The response should repeat word for word every line below from the one with "2階 / 1K / 25.17㎡" to the one with "Der Mailserver wird eigentl", inclusive, and nothing else; leave pictures out.

[Page images and extracted text]
******

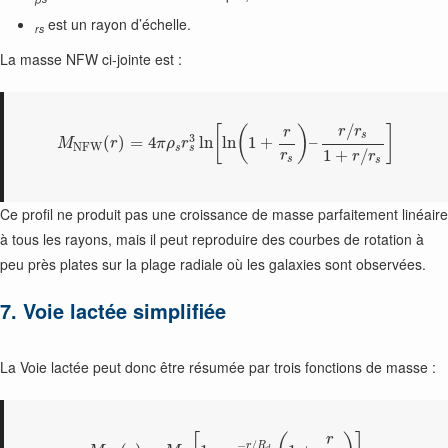
est un rayon d’échelle.
rs
La masse NFW ci-jointe est :
/
[
(
)
]
r
r
r
s
3
(
)
=
4
ln
ln
1
+
–
M
r
π
ρ
r
N
F
W
s
s
1
+
/
r
r
r
s
s
Ce profil ne produit pas une croissance de masse parfaitement linéaire
à tous les rayons, mais il peut reproduire des courbes de rotation à
peu près plates sur la plage radiale où les galaxies sont observées.
7. Voie lactée simplifiée
La Voie lactée peut donc être résumée par trois fonctions de masse :
r
−
/
r
R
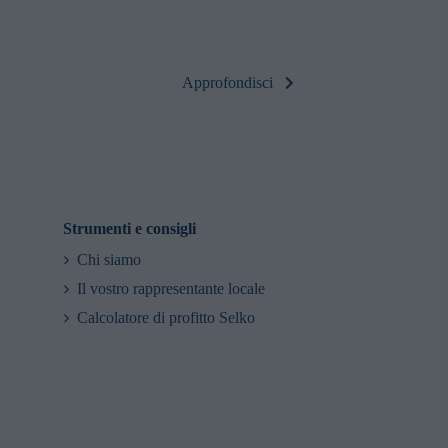
del gruppo B pr
contenute in Se
produzione di la
Approfondisci
Strumenti e consigli
Chi siamo
Il vostro rappresentante locale
Calcolatore di profitto Selko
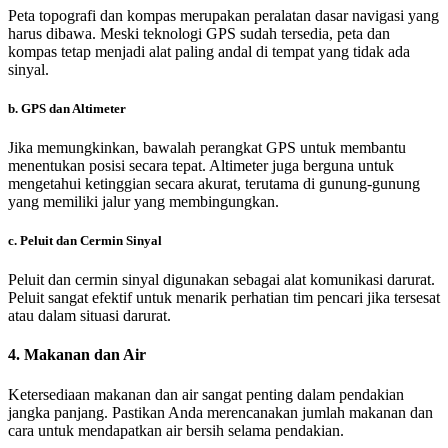
Peta topografi dan kompas merupakan peralatan dasar navigasi yang
harus dibawa. Meski teknologi GPS sudah tersedia, peta dan
kompas tetap menjadi alat paling andal di tempat yang tidak ada
sinyal.
b.
GPS dan Altimeter
Jika memungkinkan, bawalah perangkat GPS untuk membantu
menentukan posisi secara tepat. Altimeter juga berguna untuk
mengetahui ketinggian secara akurat, terutama di gunung-gunung
yang memiliki jalur yang membingungkan.
c.
Peluit dan Cermin Sinyal
Peluit dan cermin sinyal digunakan sebagai alat komunikasi darurat.
Peluit sangat efektif untuk menarik perhatian tim pencari jika tersesat
atau dalam situasi darurat.
4.
Makanan dan Air
Ketersediaan makanan dan air sangat penting dalam pendakian
jangka panjang. Pastikan Anda merencanakan jumlah makanan dan
cara untuk mendapatkan air bersih selama pendakian.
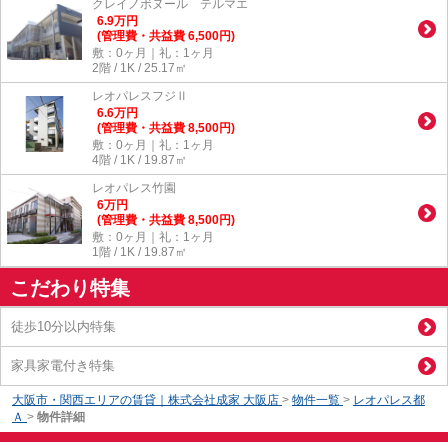
クレイノボヌール テルマエ
6.9
万
円
(管理費・共益費 6,500円)
敷：0ヶ月｜礼：1ヶ月
2階 / 1K / 25.17㎡
レオパレスフジⅡ
6.6
万
円
(管理費・共益費 8,500円)
敷：0ヶ月｜礼：1ヶ月
4階 / 1K / 19.87㎡
レオパレス竹園
6
万
円
(管理費・共益費 8,500円)
敷：0ヶ月｜礼：1ヶ月
1階 / 1K / 19.87㎡
こだわり特集
徒歩10分以内特集
家具家電付き特集
大阪市・関西エリアの賃貸｜株式会社成家 大阪店
>
物件一覧
>
レオパレス都
Ａ
>
物件詳細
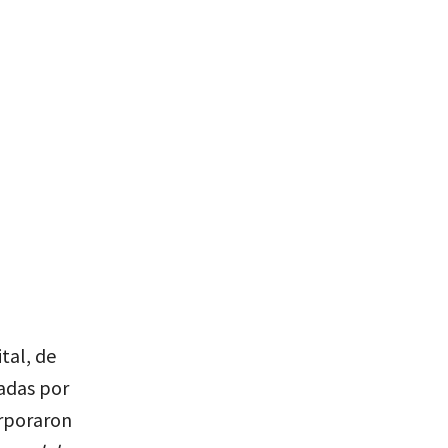
tal, de
sadas por
orporaron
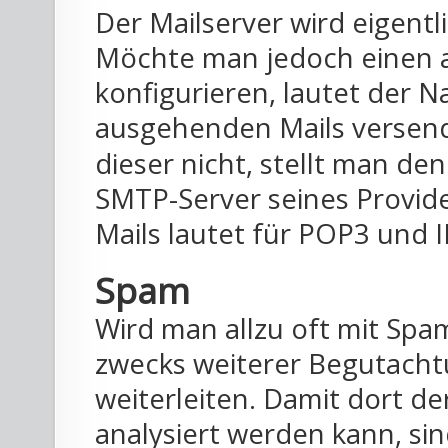
Der Mailserver wird eigentl
Möchte man jedoch einen a
konfigurieren, lautet der 
ausgehenden Mails versen
dieser nicht, stellt man d
SMTP-Server seines Provide
Mails lautet für POP3 und 
Spam
Wird man allzu oft mit Sp
zwecks weiterer Begutac
weiterleiten. Damit dort 
analysiert werden kann, sin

******

Solution to this problem
2階 / 1K / 25.17㎡
レオパレスフジⅡ
6.6
万
円
(管理費・共益費 8,500円)
敷：0ヶ月｜礼：1ヶ月
4階 / 1K / 19.87㎡
レオパレス竹園
6
万
円
(管理費・共益費 8,500円)
敷：0ヶ月｜礼：1ヶ月
1階 / 1K / 19.87㎡
こだわり特集
徒歩10分以内特集
家具家電付き特集
大阪市・関西エリアの賃貸｜株式会社成家 大阪店
>
物件一覧
>
レオパレス都
Ａ
>
物件詳細
tal, de
sadas por
orporaron
Der Mailserver wird eigentl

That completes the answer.